Evidence of an express agreement is not required; rather, “‘[i]t is sufficient if the minds of
the parties meet understandingly to bring about an intelligent and deliberate agreement to
commit the offense.’” Drakulich, 877 N.E.2d at 531-32 (quoting Porter v. State, 715
N.E.2d 868, 870-71 (Ind. 1999)). The agreement may be established through “either direct
or circumstantial evidence, including the acts of the parties to the agreement.” Id. at 532.
Evidence that the defendant is merely associated with the co-conspirator, without more, is
insufficient to prove conspiracy. Id.
Mueller argues that there is insufficient evidence of an agreement with Bell to
uphold his conspiracy conviction. We disagree. The evidence most favorable to the jury’s
verdict establishes that Knott overheard Mueller and Bell make plans to rob Watt of his
marijuana. In furtherance of this objective, Mueller and Bell called a third party,
purportedly Watt, to ask about marijuana prices and also called Mueller’s half-brother to
gather information about Watt. Kohlmeyer testified that Watt had fifteen grams—or “half
an ounce”—of marijuana, which had a street value of “[a]round $300.” (Tr. pp. 396-97).
Based on Knott’s testimony that Mueller and Bell asked about the price of “a half ounce”

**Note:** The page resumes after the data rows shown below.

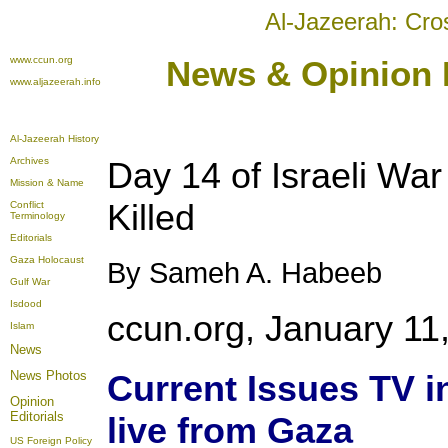
Al-Jazeerah: Cro
www.ccun.org
News & Opinion E
www.aljazeerah.info
Al-Jazeerah History
Archives
Day 14 of Israeli Wa
Mission & Name
Killed
Conflict
Terminology
Editorials
Gaza Holocaust
By Sameh A. Habeeb
Gulf War
Isdood
ccun.org, January 11
Islam
News
News Photos
Current Issues TV 
Opinion
Editorials
live from Gaza
US Foreign Policy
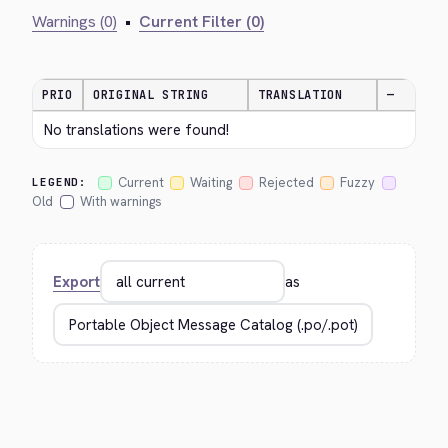
Warnings (0)
•
Current Filter (0)
PRIO
ORIGINAL STRING
TRANSLATION
—
No translations were found!
Current
Waiting
Rejected
Fuzzy
LEGEND:
Old
With warnings
Export
as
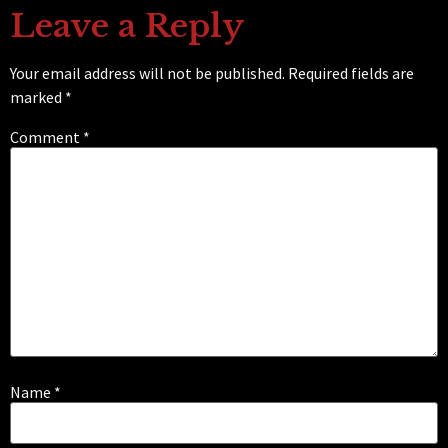
Leave a Reply
Your email address will not be published.
Required fields are
marked
*
Comment
*
Name
*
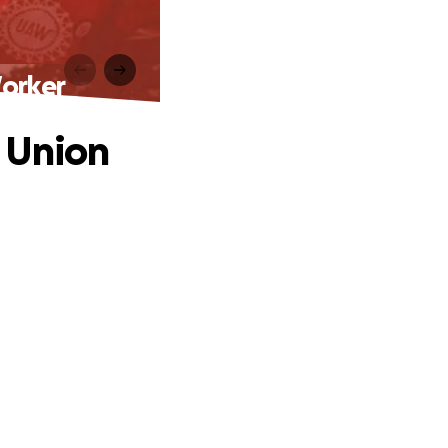
orker
 Union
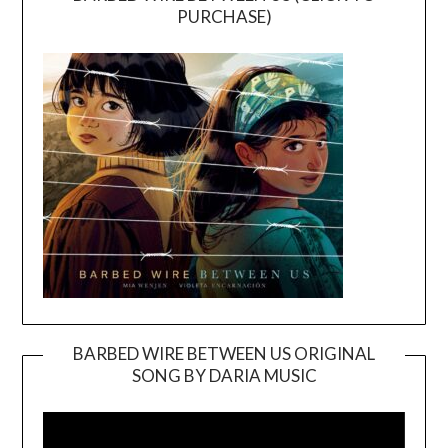
PURCHASE)
BARBED WIRE BETWEEN US ORIGINAL
SONG BY DARIA MUSIC
Video
Player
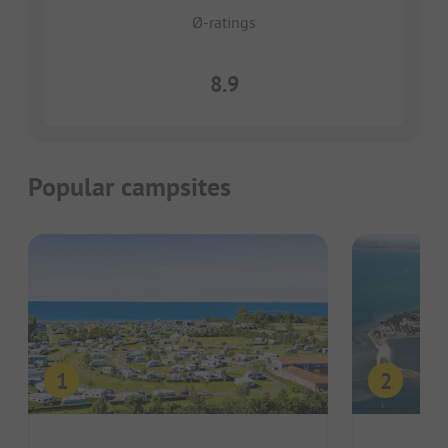
Ø-ratings
8.9
Popular campsites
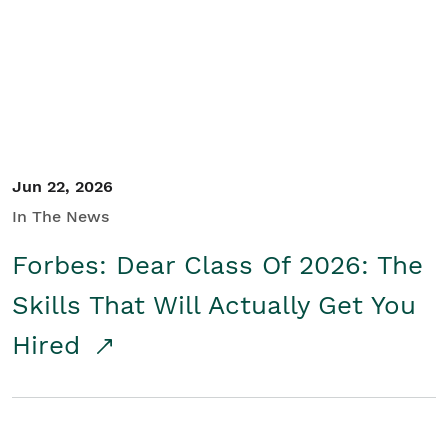
Student/Educators
Contact Us
Jun 22, 2026
In The News
Forbes: Dear Class Of 2026: The
Skills That Will Actually Get You
Hired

of marijuana, it is apparent that they were aware of the quantity in Watt’s possession before
they left their apartment that night. (Tr. p. 154).
15
During the trial, Angie testified that Mueller and Bell obtained the gun when they
stopped at Rice’s house shortly before Watt’s murder. When Mueller parked the minivan
in front of an abandoned property on the dimly-lit Delaware Street, Watt tried to walk
away; there is no evidence that he threatened or otherwise provoked Mueller before
Mueller withdrew the gun and aimed it at Watt. Thus, considering all of the other evidence,
it was reasonable for the jury to infer that Mueller and Bell acquired the gun in order to
ensure that Watt would give them the marijuana. The fact that several witnesses testified
that Bell directed Mueller to “shoot” supports the finding that Mueller and Bell had an
agreement to rob Watt. (Tr. p. 78). See Forney v. State, 742 N.E.2d 934, 937-38 (Ind.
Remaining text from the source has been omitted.